### Exercise goal
The answer is to be the data that follows, transcribed exactly, minus its pictures.

### Records
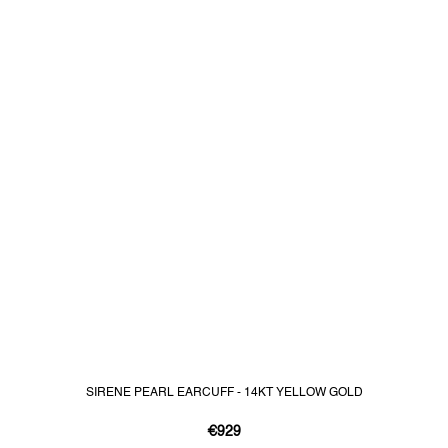
SIRENE PEARL EARCUFF - 14KT YELLOW GOLD
€929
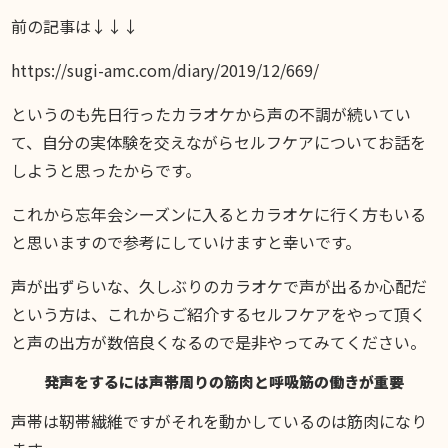
前の記事は↓↓↓
https://sugi-amc.com/diary/2019/12/669/
というのも先日行ったカラオケから声の不調が続いてい
て、自分の実体験を交えながらセルフケアについてお話を
しようと思ったからです。
これから忘年会シーズンに入るとカラオケに行く方もいる
と思いますので参考にしていけますと幸いです。
声が出ずらいな、久しぶりのカラオケで声が出るか心配だ
という方は、これからご紹介するセルフケアをやって頂く
と声の出方が数倍良くなるので是非やってみてください。
発声をするには声帯周りの筋肉と呼吸筋の働きが重要
声帯は靭帯繊維ですがそれを動かしているのは筋肉になり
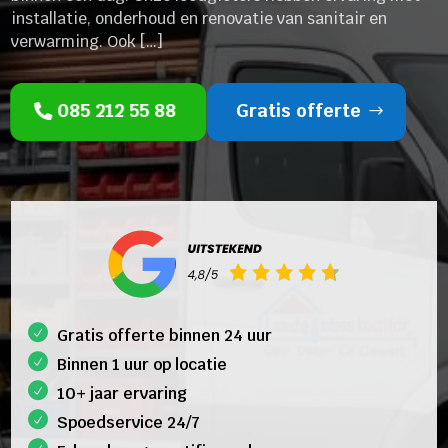
installatie, onderhoud en renovatie van sanitair en
verwarming. Ook […]
085 212 55 88
Gratis offerte
Gratis offerte binnen 24 uur
Binnen 1 uur op locatie
10+ jaar ervaring
Spoedservice 24/7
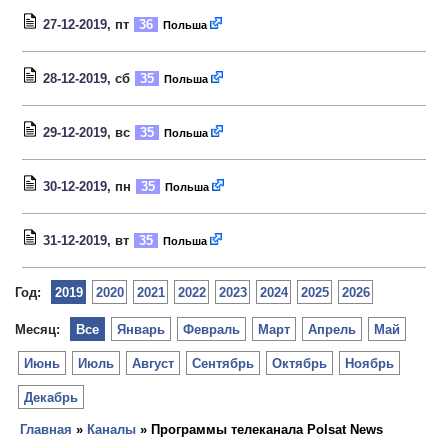
27-12-2019
, пт
36
Польша
28-12-2019
, сб
35
Польша
29-12-2019
, вс
35
Польша
30-12-2019
, пн
35
Польша
31-12-2019
, вт
35
Польша
Год:
2019
2020
2021
2022
2023
2024
2025
2026
Месяц:
Все
Январь
Февраль
Март
Апрель
Май
Июнь
Июль
Август
Сентябрь
Октябрь
Ноябрь
Декабрь
Главная
»
Каналы
» Программы телеканала Polsat News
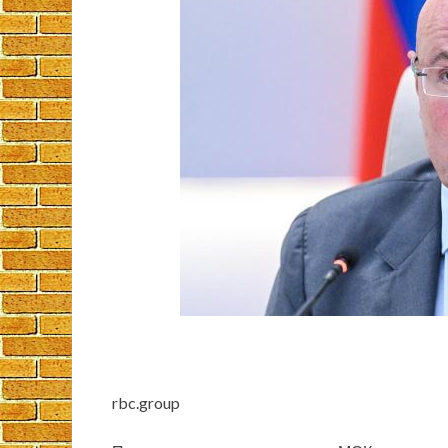
rbc.group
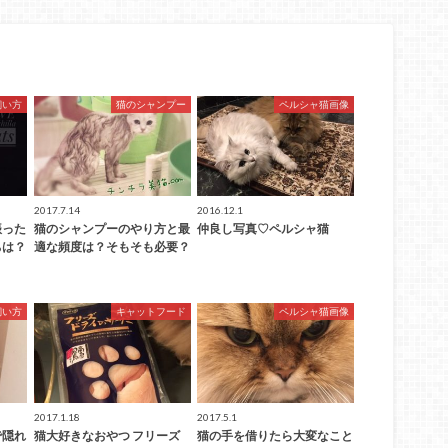
飼い方
猫のシャンプー
ペルシャ猫画像
2017.7.14
2016.12.1
振った
猫のシャンプーのやり方と最
仲良し写真♡ペルシャ猫
ちは？
適な頻度は？そもそも必要？
飼い方
キャットフード
ペルシャ猫画像
2017.1.18
2017.5.1
で隠れ
猫大好きなおやつ フリーズ
猫の手を借りたら大変なこと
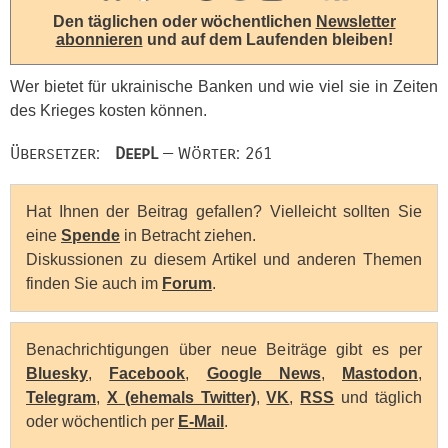
Den täglichen oder wöchentlichen
Newsletter
abonnieren
und auf dem Laufenden bleiben!
Wer bietet für ukrainische Banken und wie viel sie in Zeiten
des Krieges kosten können.
Übersetzer:
DeepL
— Wörter: 261
Hat Ihnen der Beitrag gefallen? Vielleicht sollten Sie
eine
Spende
in Betracht ziehen.
Diskussionen zu diesem Artikel und anderen Themen
finden Sie auch im
Forum
.
Benachrichtigungen über neue Beiträge gibt es per
Bluesky
,
Facebook
,
Google News
,
Mastodon
,
Telegram
,
X (ehemals Twitter)
,
VK
,
RSS
und täglich
oder wöchentlich per
E-Mail
.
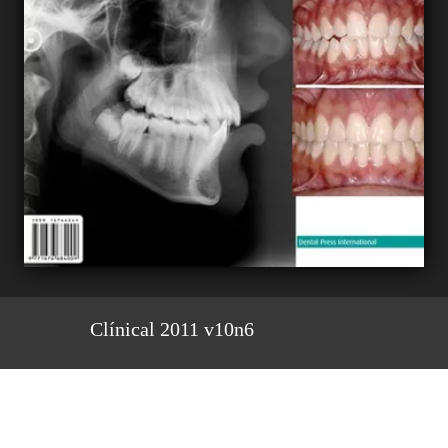
Clínical 2011 v10n6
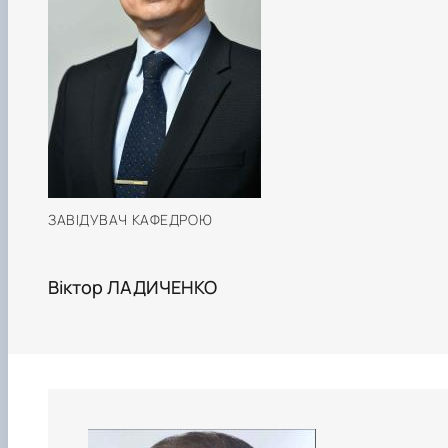
ЗАВІДУВАЧ КАФЕДРОЮ
Віктор ЛАДИЧЕНКО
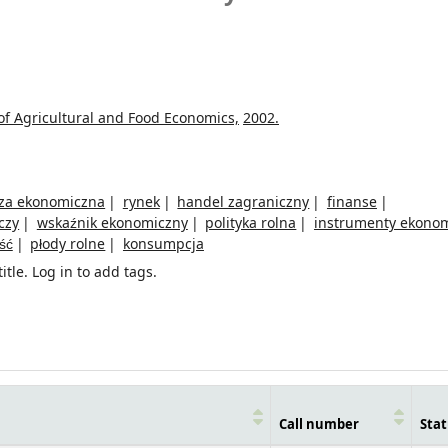
 of Agricultural and Food Economics,
2002.
iza ekonomiczna
rynek
handel zagraniczny
finanse
czy
wskaźnik ekonomiczny
polityka rolna
instrumenty ekono
ść
płody rolne
konsumpcja
itle.
Log in to add tags.
Call number
Stat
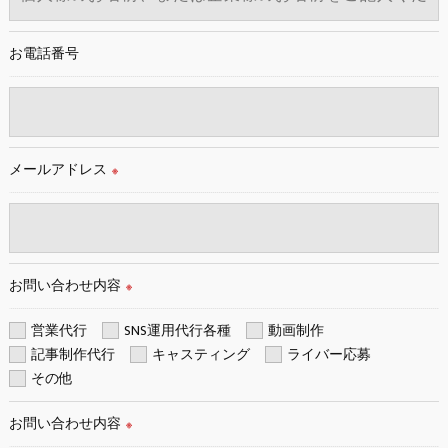
当社では、利用目的の達成に必要な範囲において、個人情報を
外部に委託する場合があります。
これらの委託先に対しては個人情報保護契約等の措置をとり、
お電話番号
適切な監督を行います。
＜個人情報の安全管理＞
当社では、個人情報の漏洩等がなされないよう、適切に安全管
メールアドレス
理対策を実施します。
※
＜個人情報を与えなかった場合に生じる結果＞
必要な情報を頂けない場合は、それに対応した当社のサービス
をご提供できない場合がございますので予めご了承ください。
お問い合わせ内容
※
＜個人情報の開示･訂正・削除･利用停止の手続について＞
営業代行
SNS運用代行各種
動画制作
当社では、お客様の個人情報の開示･訂正･削除・利用停止の手
記事制作代行
キャスティング
ライバー応募
続を定めさせて頂いております。
その他
ご本人である事を確認のうえ、対応させて頂きます。
個人情報の開示･訂正･削除・利用停止の具体的手続きにつきま
お問い合わせ内容
※
しては、お電話でお問合せ下さい。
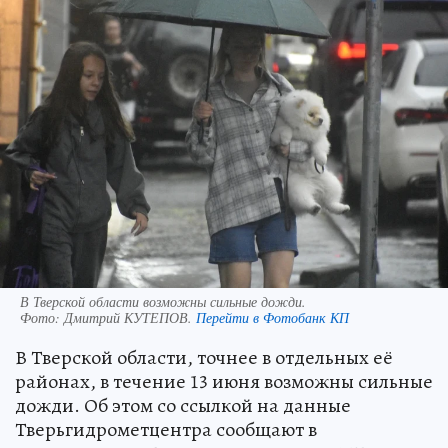
В Тверской области возможны сильные дожди.
Фото:
Дмитрий КУТЕПОВ.
Перейти в Фотобанк КП
В Тверской области, точнее в отдельных её
районах, в течение 13 июня возможны сильные
дожди. Об этом со ссылкой на данные
Тверьгидрометцентра сообщают в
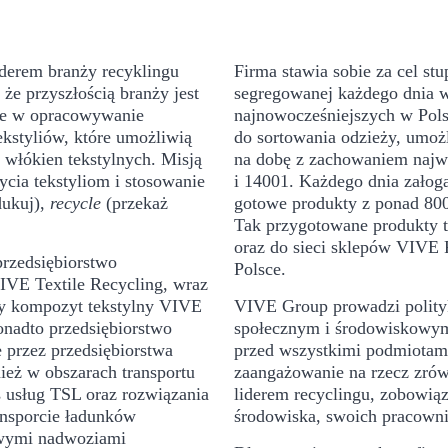
liderem branży recyklingu
Firma stawia sobie za cel s
że przyszłością branży jest
segregowanej każdego dnia w 
uje w opracowywanie
najnowocześniejszych w Pols
kstyliów, które umożliwią
do sortowania odzieży, umoż
włókien tekstylnych. Misją
na dobę z zachowaniem najw
cia tekstyliom i stosowanie
i 14001. Każdego dnia załog
dukuj),
recycle
(przekaż
gotowe produkty z ponad 80
Tak przygotowane produkty t
oraz do sieci sklepów VIVE P
przedsiębiorstwo
Polsce.
IVE Textile Recycling, wraz
ny kompozyt tekstylny VIVE
VIVE Group prowadzi polity
onadto przedsiębiorstwo
społecznym i środowiskowym
przez przedsiębiorstwa
przed wszystkimi podmiotami
ież w obszarach transportu
zaangażowanie na rzecz zró
es usług TSL oraz rozwiązania
liderem recyclingu, zobowią
ansporcie ładunków
środowiska, swoich pracowni
owymi nadwoziami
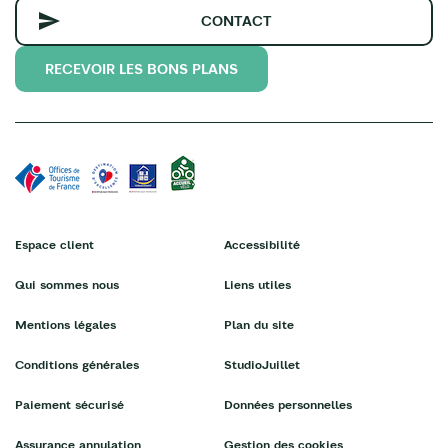
CONTACT
RECEVOIR LES BONS PLANS
Espace client
Accessibilité
Qui sommes nous
Liens utiles
Mentions légales
Plan du site
Conditions générales
StudioJuillet
Paiement sécurisé
Données personnelles
Assurance annulation
Gestion des cookies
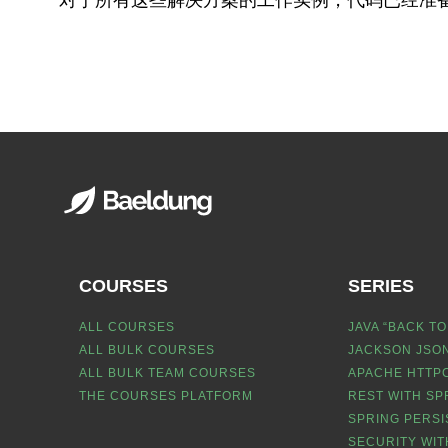
对于所有这些解决方案的工作实例，代码已经准
COURSES
SERIES
ALL COURSES
JAVA “BACK TO
ALL BULK COURSES
JACKSON JSON
ALL BULK TEAM COURSES
APACHE HTTPC
THE COURSES PLATFORM
REST WITH SP
SPRING PERSI
SECURITY WIT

### Completed task
SIRENE PEARL EARCUFF - 14KT YELLOW GOLD
€929
前の記事は↓↓↓
https://sugi-amc.com/diary/2019/12/669/
というのも先日行ったカラオケから声の不調が続いてい
て、自分の実体験を交えながらセルフケアについてお話を
しようと思ったからです。
これから忘年会シーズンに入るとカラオケに行く方もいる
と思いますので参考にしていけますと幸いです。
声が出ずらいな、久しぶりのカラオケで声が出るか心配だ
という方は、これからご紹介するセルフケアをやって頂く
と声の出方が数倍良くなるので是非やってみてください。
発声をするには声帯周りの筋肉と呼吸筋の働きが重要
声帯は靭帯繊維ですがそれを動かしているのは筋肉になり
installatie, onderhoud en renovatie van sanitair en
verwarming. Ook […]
085 212 55 88
Gratis offerte
Gratis offerte binnen 24 uur
Binnen 1 uur op locatie
10+ jaar ervaring
Spoedservice 24/7
27-12-2019
, пт
36
Польша
28-12-2019
, сб
35
Польша
29-12-2019
, вс
35
Польша
30-12-2019
, пн
35
Польша
31-12-2019
, вт
35
Польша
Год:
2019
2020
2021
2022
2023
2024
2025
2026
Месяц:
Все
Январь
Февраль
Март
Апрель
Май
Июнь
Июль
Август
Сентябрь
Октябрь
Ноябрь
Декабрь
Главная
»
Каналы
» Программы телеканала Polsat News
rbc.group
飼い方
猫のシャンプー
ペルシャ猫画像
2017.7.14
2016.12.1
振った
猫のシャンプーのやり方と最
仲良し写真♡ペルシャ猫
ちは？
適な頻度は？そもそも必要？
飼い方
キャットフード
ペルシャ猫画像
2017.1.18
2017.5.1
で隠れ
猫大好きなおやつ フリーズ
猫の手を借りたら大変なこと
Den täglichen oder wöchentlichen
Newsletter
abonnieren
und auf dem Laufenden bleiben!
Wer bietet für ukrainische Banken und wie viel sie in Zeiten
des Krieges kosten können.
Übersetzer:
DeepL
— Wörter: 261
Hat Ihnen der Beitrag gefallen? Vielleicht sollten Sie
eine
Spende
in Betracht ziehen.
Diskussionen zu diesem Artikel und anderen Themen
finden Sie auch im
Forum
.
Benachrichtigungen über neue Beiträge gibt es per
Bluesky
,
Facebook
,
Google News
,
Mastodon
,
Telegram
,
X (ehemals Twitter)
,
VK
,
RSS
und täglich
oder wöchentlich per
E-Mail
.
Clínical 2011 v10n6
ЗАВІДУВАЧ КАФЕДРОЮ
Віктор ЛАДИЧЕНКО
 of Agricultural and Food Economics,
2002.
iza ekonomiczna
rynek
handel zagraniczny
finanse
czy
wskaźnik ekonomiczny
polityka rolna
instrumenty ekono
ść
płody rolne
konsumpcja
itle.
Log in to add tags.
Call number
Stat
当社では、利用目的の達成に必要な範囲において、個人情報を
外部に委託する場合があります。
これらの委託先に対しては個人情報保護契約等の措置をとり、
お電話番号
適切な監督を行います。
＜個人情報の安全管理＞
当社では、個人情報の漏洩等がなされないよう、適切に安全管
メールアドレス
理対策を実施します。
※
＜個人情報を与えなかった場合に生じる結果＞
必要な情報を頂けない場合は、それに対応した当社のサービス
をご提供できない場合がございますので予めご了承ください。
お問い合わせ内容
※
＜個人情報の開示･訂正・削除･利用停止の手続について＞
営業代行
SNS運用代行各種
動画制作
当社では、お客様の個人情報の開示･訂正･削除・利用停止の手
記事制作代行
キャスティング
ライバー応募
続を定めさせて頂いております。
その他
ご本人である事を確認のうえ、対応させて頂きます。
個人情報の開示･訂正･削除・利用停止の具体的手続きにつきま
お問い合わせ内容
※
しては、お電話でお問合せ下さい。
В Тверской области возможны сильные дожди.
Фото:
Дмитрий КУТЕПОВ.
Перейти в Фотобанк КП
В Тверской области, точнее в отдельных её
районах, в течение 13 июня возможны сильные
дожди. Об этом со ссылкой на данные
Тверьгидрометцентра сообщают в
liderem branży recyklingu
Firma stawia sobie za cel s
że przyszłością branży jest
segregowanej każdego dnia w 
uje w opracowywanie
najnowocześniejszych w Pols
kstyliów, które umożliwią
do sortowania odzieży, umoż
włókien tekstylnych. Misją
na dobę z zachowaniem najw
cia tekstyliom i stosowanie
i 14001. Każdego dnia załog
dukuj),
recycle
(przekaż
gotowe produkty z ponad 80
Tak przygotowane produkty t
oraz do sieci sklepów VIVE P
przedsiębiorstwo
Polsce.
IVE Textile Recycling, wraz
ny kompozyt tekstylny VIVE
VIVE Group prowadzi polity
onadto przedsiębiorstwo
społecznym i środowiskowym
przez przedsiębiorstwa
przed wszystkimi podmiotami
ież w obszarach transportu
zaangażowanie na rzecz zró
es usług TSL oraz rozwiązania
liderem recyclingu, zobowią
ansporcie ładunków
środowiska, swoich pracowni
owymi nadwoziami
CONTACT
RECEVOIR LES BONS PLANS
Espace client
Accessibilité
Qui sommes nous
Liens utiles
Mentions légales
Plan du site
Conditions générales
StudioJuillet
Paiement sécurisé
Données personnelles
Assurance annulation
Gestion des cookies
对于所有这些解决方案的工作实例，代码已经准
COURSES
SERIES
ALL COURSES
JAVA “BACK TO
ALL BULK COURSES
JACKSON JSON
ALL BULK TEAM COURSES
APACHE HTTPC
THE COURSES PLATFORM
REST WITH SP
SPRING PERSI
SECURITY WIT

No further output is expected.